In Tunisia, there is an increase of infections of the methicillin-resistant strain Staphylococcos epidermidis. 32 S. epidermidis strains were isolated from samples of the dialysis water and needles removed from a dialysis center in Kairouan (Centre of Tunisia). An ATB staph kit was used to determine the antibiotic resistance of the strains for 18 different antibiotics. The results showed that most strains were penicillin resistant (93.8%), tetracyline (68.7%) and kanamycin (53.2%). PCR assay was also used to identify the genes icaA/icaD (intercellular adhesion), mecA (oxacillin resistance), ermA/ermB/ermC (erythromycin methylase resistance) and msrA and mef (macrolide efflux gene). The results showed 71.9% icaA/icaD, 78.1% mecA, 12.5% ermA, 31.3% ermB, 53.1% ermC, 68.8% msrA, and 0% mef. The susceptibility results from the ATB staph and the identified genes from the PCR did not match and shows that PCR is too fast in the investigation of staphylococci when compared to traditional methods. However, it can assist in understanding nosocomial infections by examining the transmission patterns and determining antibiotic susceptibilities (3).
Since biofilm is one of the known virulence of S. epidermis, it is often the subject of research. Biocides such as hydrogen peroxide, povidone-iodine solution, 60% (v/v) N-propanol and a commercial mix of propanol/ethanol/chlorhexidine were added onto bacterial biofilms removed from cardiac implant infections and bacteraemia of catheters.
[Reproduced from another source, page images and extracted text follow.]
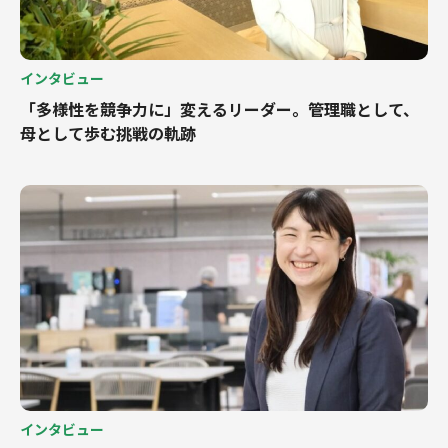
インタビュー
「多様性を競争力に」変えるリーダー。管理職として、
母として歩む挑戦の軌跡
インタビュー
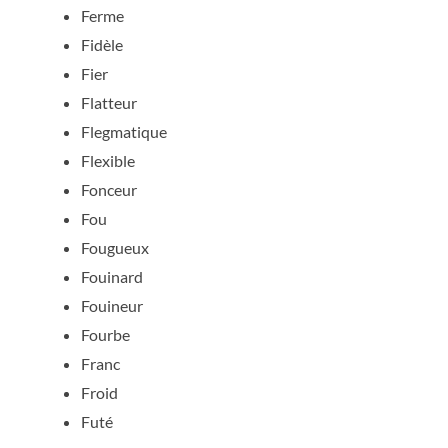
Ferme
Fidèle
Fier
Flatteur
Flegmatique
Flexible
Fonceur
Fou
Fougueux
Fouinard
Fouineur
Fourbe
Franc
Froid
Futé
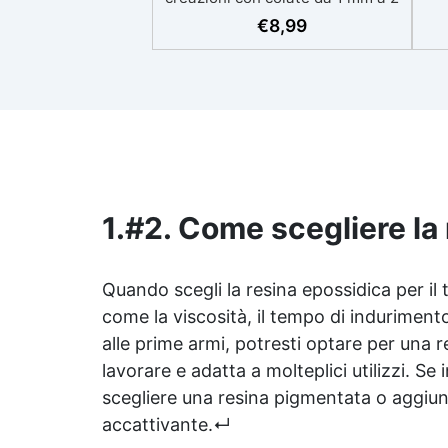
eso
cm Resistente ai graffi e ai raggi
€
8,99
UV, garantendo opere durature,
vibranti e senza ingiallimenti nel
ing
tempo Bassa viscosità e formula
all
anti-bolle per risultati
v
impeccabili, perfetti per colate di
d'
stampi e inglobamenti
Sic
Certificata Atossica post catalisi
per contatto con la pelle, BPA
free e VoC Free
1.
#2. Come scegliere la 
Quando scegli la
resina epossidica
per il
come la viscosità, il tempo di indurimento 
alle prime armi, potresti optare per una
r
lavorare e adatta a molteplici utilizzi. Se
scegliere una resina pigmentata o aggiung
accattivante.↵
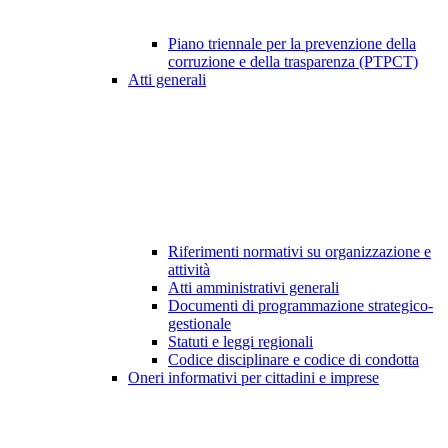
Piano triennale per la prevenzione della
corruzione e della trasparenza (PTPCT)
Atti generali
Riferimenti normativi su organizzazione e
attività
Atti amministrativi generali
Documenti di programmazione strategico-
gestionale
Statuti e leggi regionali
Codice disciplinare e codice di condotta
Oneri informativi per cittadini e imprese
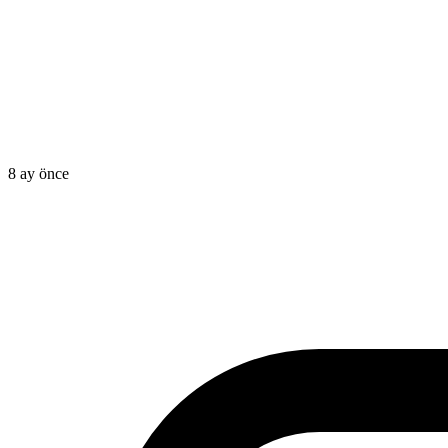
8 ay önce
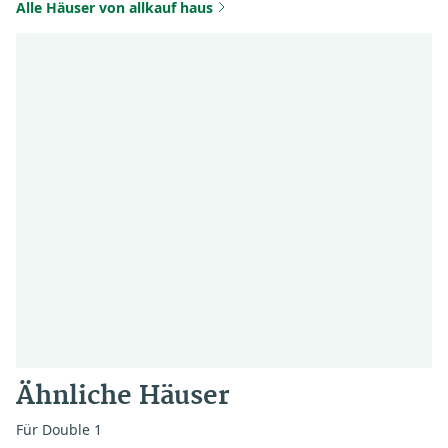
Alle Häuser von allkauf haus
Ähnliche Häuser
Für Double 1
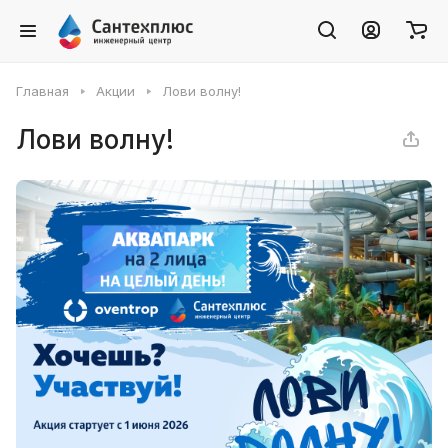
Главная
Акции
Лови волну!
Лови волну!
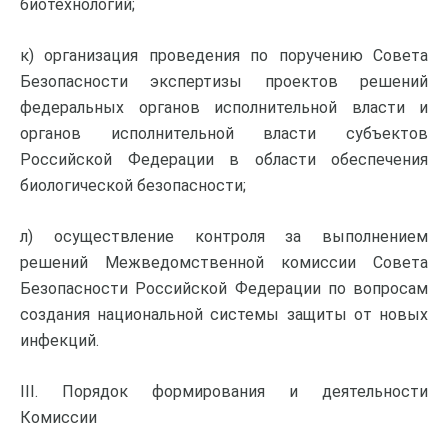
биотехнологий;
к) организация проведения по поручению Совета
Безопасности экспертизы проектов решений
федеральных органов исполнительной власти и
органов исполнительной власти субъектов
Российской Федерации в области обеспечения
биологической безопасности;
л) осуществление контроля за выполнением
решений Межведомственной комиссии Совета
Безопасности Российской Федерации по вопросам
создания национальной системы защиты от новых
инфекций.
III. Порядок формирования и деятельности
Комиссии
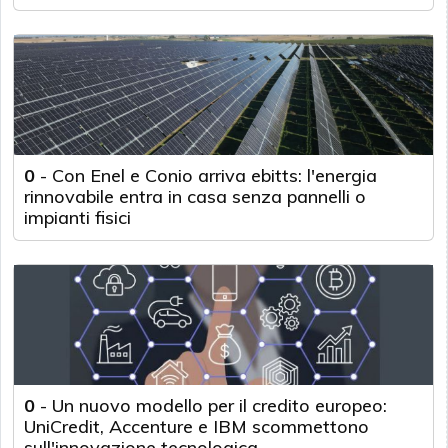
0
-
Con Enel e Conio arriva ebitts: l'energia
rinnovabile entra in casa senza pannelli o
impianti fisici
0
-
Un nuovo modello per il credito europeo:
UniCredit, Accenture e IBM scommettono
sull'innovazione tecnologica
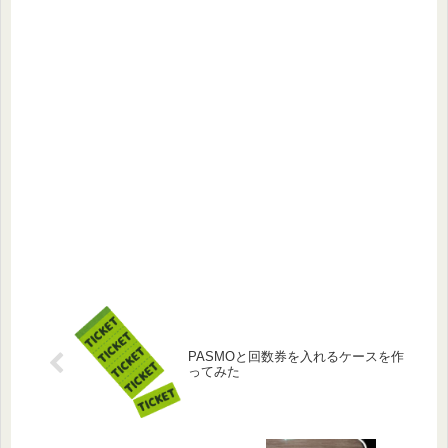
PASMOと回数券を入れるケースを作
ってみた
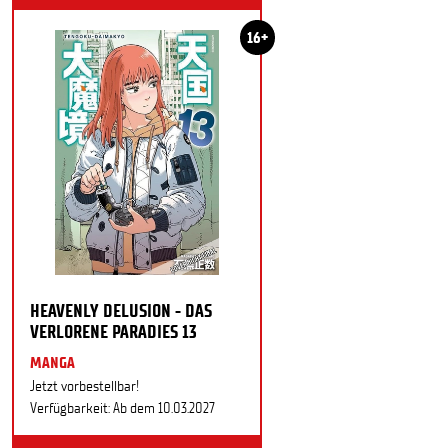
16+
HEAVENLY DELUSION - DAS
VERLORENE PARADIES 13
MANGA
Jetzt vorbestellbar!
Verfügbarkeit: Ab dem 10.03.2027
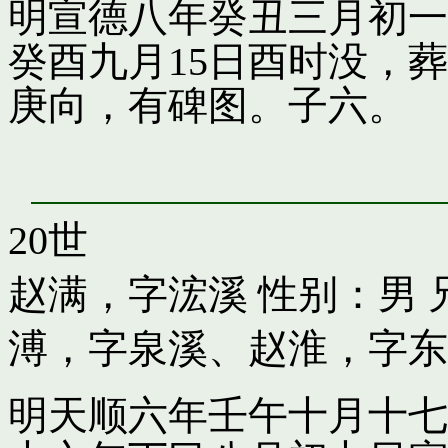
明宣德八年癸丑三月初一
癸酉九月15日酉时没，
庚向，有碑图。子六。
20世
赵满，字浤溪
性别：男 
溥，字泉溪
、
赵淮，字东
明天顺六年壬午十月十七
The biofilms and controls were incubated for different lengths of times in the different biocides. The biofilms observed from the patients were thicker than the biofilms from the healthy volunteers (controls). The results showed that none of the S. epidermidis treated with alcohols, N-propanol or the propanol/ethanol/chlorhexidine mix were living in the biofilms. The incubation in hydrogen peroxide within 5 minutes reduced the living cells to >5, The cells incubated in povidine-iodine was less effective because there were many living cells after 30 minutes of incubation. Hydrogen peroxide (3%,5%) is the most efficient way to remove S. epidermidis because it effectivly reduces the amount of biofilm and kills the cells. Hydrogen peroxide can be used on biofilms in the clinical setting, but it is toxic and can irritate the skin when used for a prolonged time. Therefore, it can only be used on surfaces and must be analyzed before applying on wounds and fistulas (5).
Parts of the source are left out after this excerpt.